Inaccurate grammar and punctuation really irritates me when reading a book – particularly if it is in all other respects a good book! I want my enjoyment to flow unceasingly, not to be brought to an abrupt halt by an erroneous comma or a peculiar apostrophe.
My general thoughts about grammar were extended this week when I told my daughter off for saying she had brung her PE kit home the day before.
“No,” I said, “you brought it home.”
She grumpily agreed to that, then her friend pointed out that their English teacher says ‘brung’. Seriously. My jaw hit the floor and I declared he should be sacked. (Probably a slightly over-the-top response to his failings, I know!)
And then, this made me smile … for I like the sentiment, even if the apostrophe use makes my toes curl.
Regular readers of this blog will know I have a love of words – their sound, their derivation, their use to finesse description. Words change over time: new ones arrive (take “selfie” or “twerking”, for example) and many drop out of fashion. We don’t now talk in the style of Shakespeare, or Chaucer, or even the Bronte sisters, but from them has emerged the great depth of our English language.
One thing that often engenders the ire of English language purists is turning nouns into verbs. An example might be google (a 1 followed by 100 zeros) which, due to the internet search engine, is often used as a verb: “I’ll just google it!” Yet increased usage allows it to become common, and thus to be a norm – a new verb that is an essential part of our modern day language.
Writers have always invented words.

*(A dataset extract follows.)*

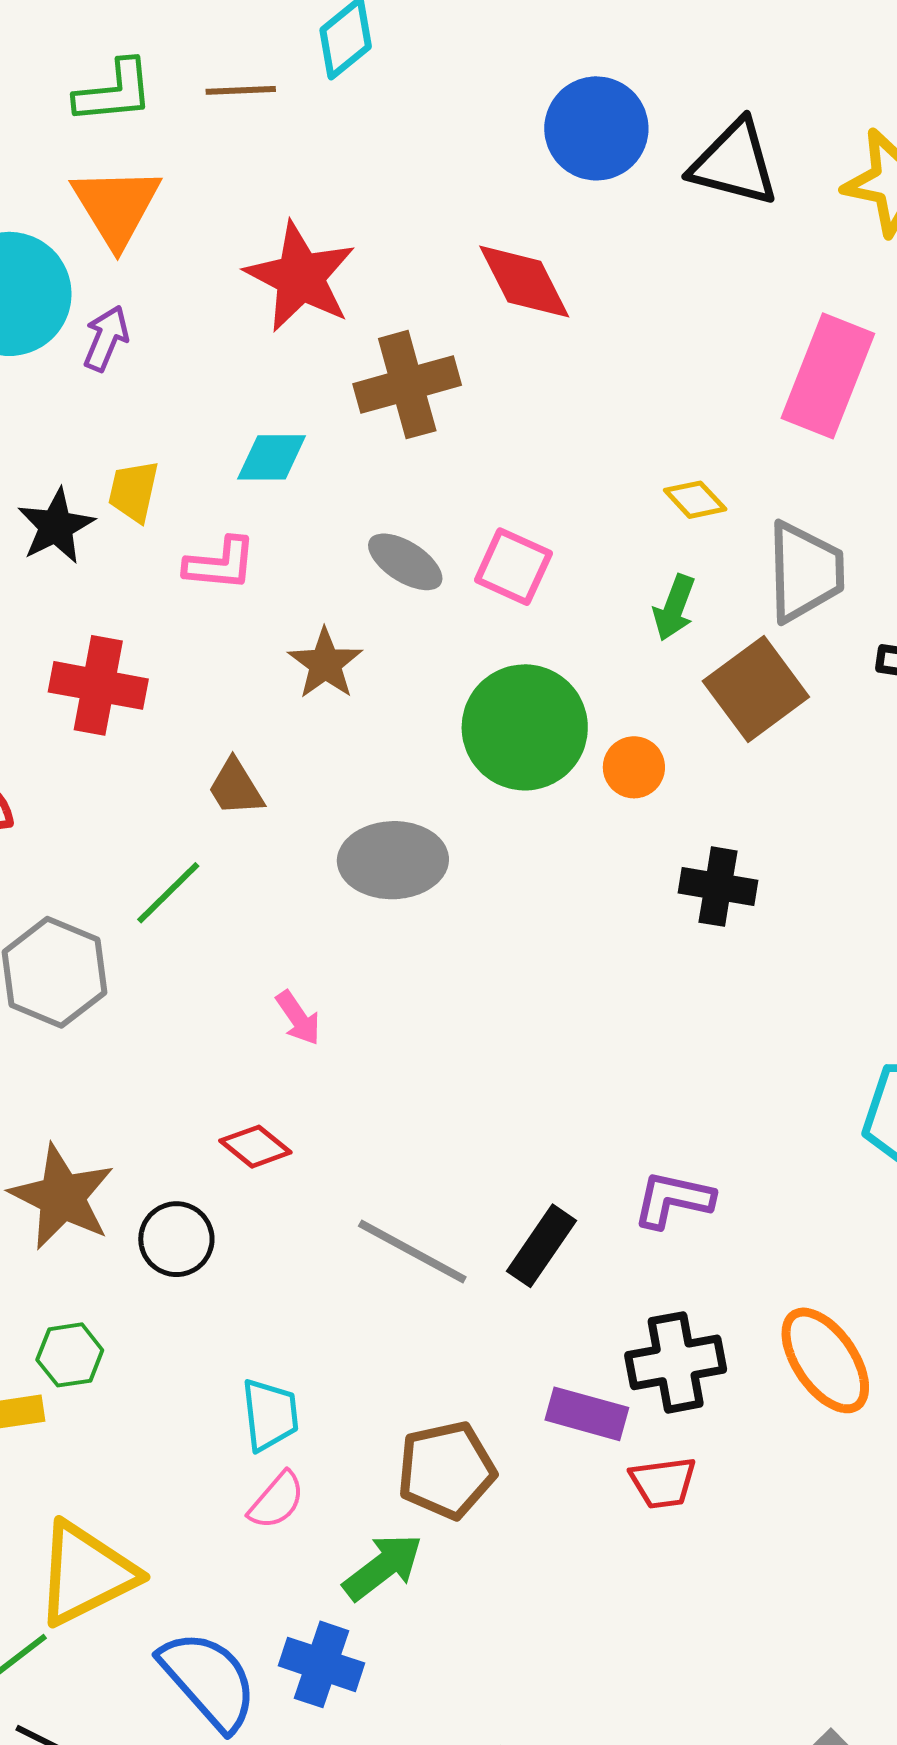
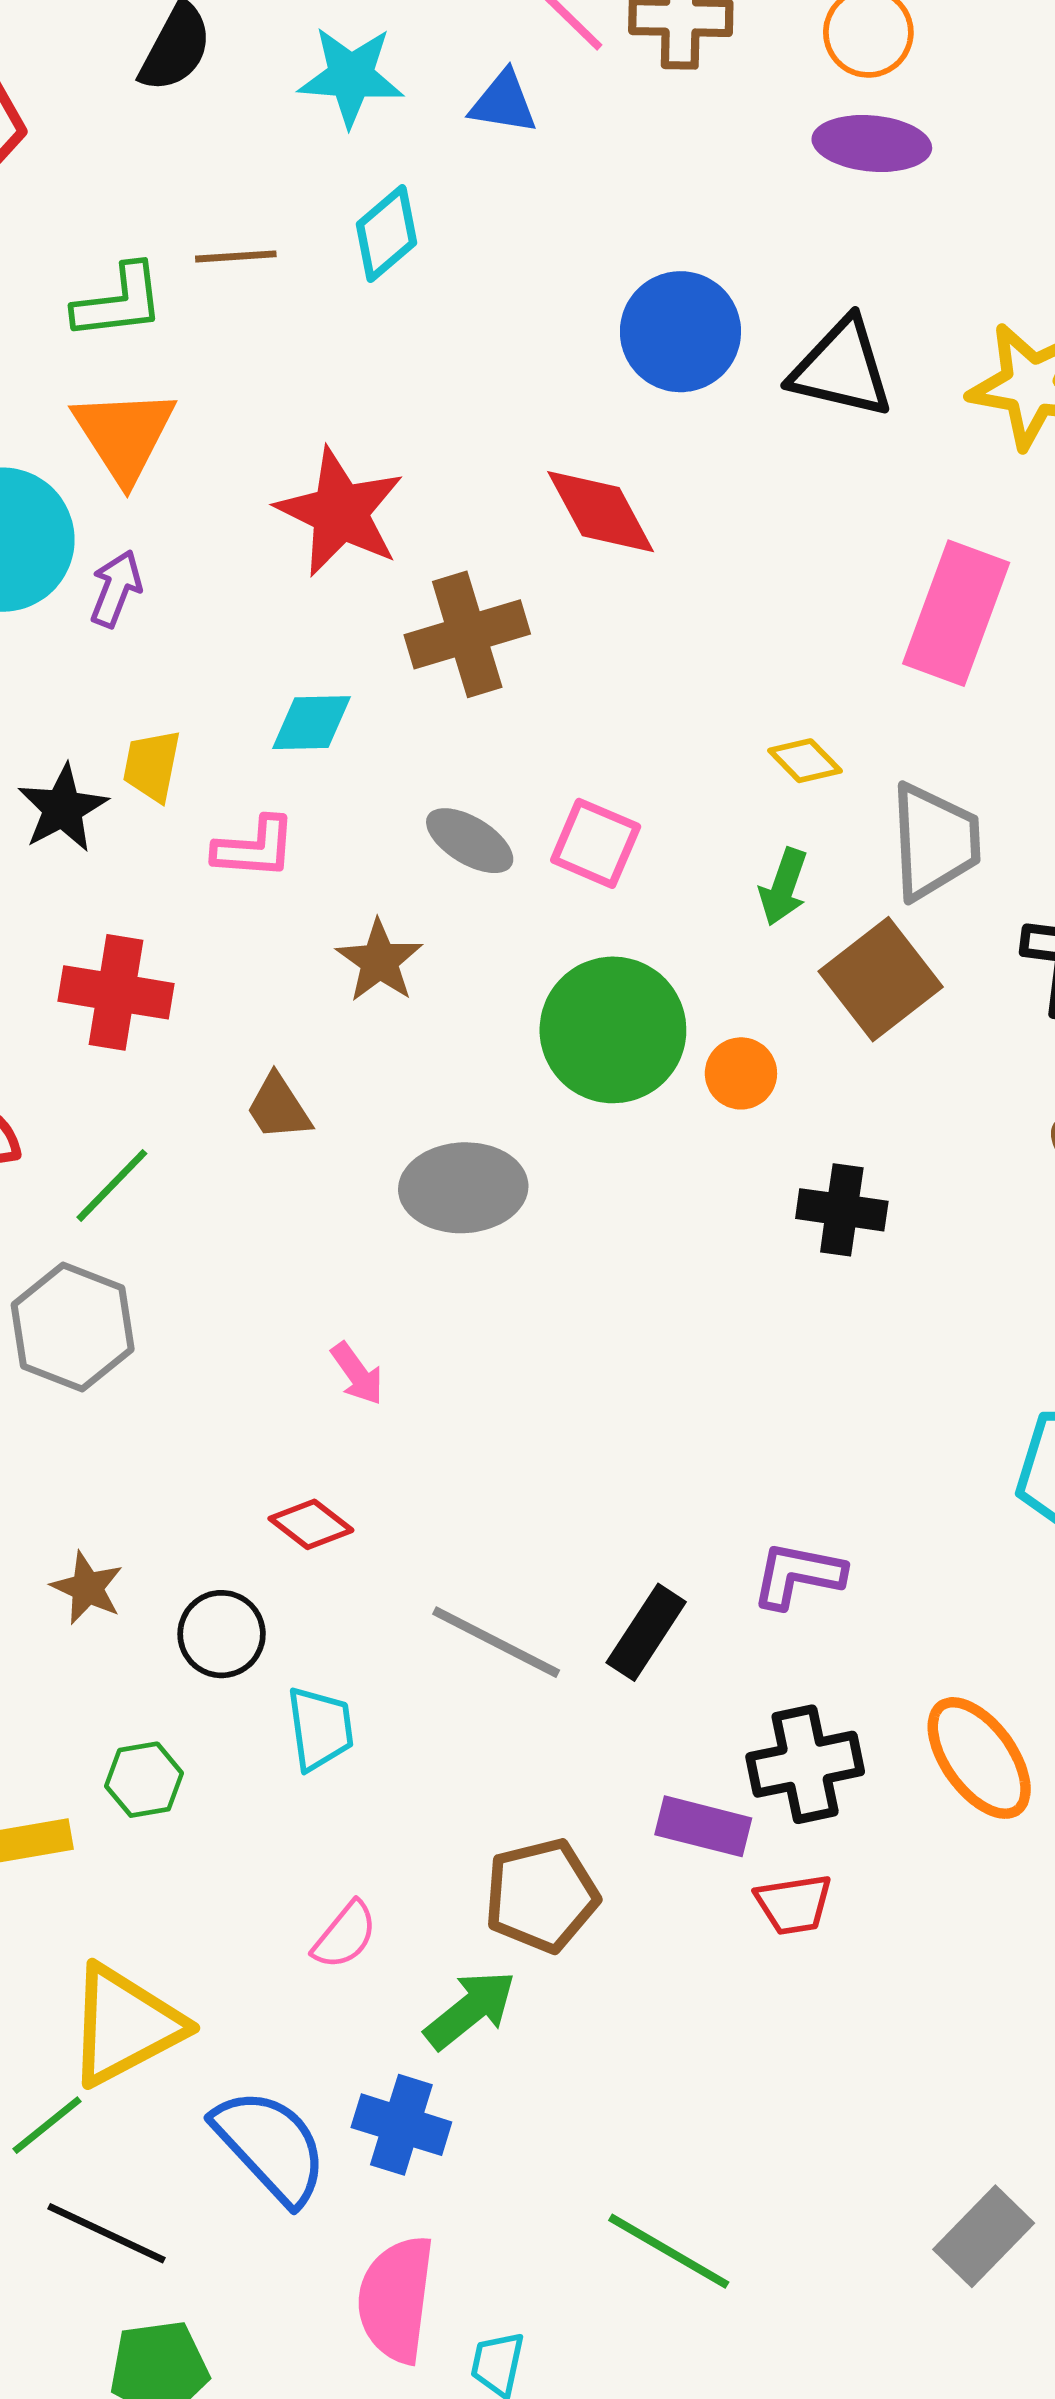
brown line: (241, 90) -> (236, 256), moved
green line: (168, 893) -> (112, 1185), moved
brown star: (62, 1197) -> (87, 1588), size x0.6
green hexagon: (70, 1355) -> (144, 1780), moved
cyan trapezoid: (270, 1415) -> (320, 1729), moved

It is part of their make-up: to experiment, to push writing to its limits, to allow language to evolve into something better, more mysterious, more apt. PG Wodehouse is reputed to have invented the word “couth” – the opposite of uncouth. On a similar basis I often find myself wanting to be “ert” or, when it comes to work, “ept”.
So it was with great joy that I thought I’d invented a word to go into Book 2 (working title!). Snailed. It is what the car did: snailed almost to a stop. A gradual, almost slimy, slowing down such that we were still moving but almost imperceptibly.
Ah: pride so often comes before a fall. Joy at the thought I’d invented a word … until I discovered my trusty dictionary has it as an afterthought, right at the end of a large paragraph about the noun. Yes, it would have angered those who don’t want to turn nouns into verbs, but that pales into insignificance behind my disappointment at not having invented a new word.
Perhaps I could just make it trendy? Anyone ready for a high usage of the verb to snail?!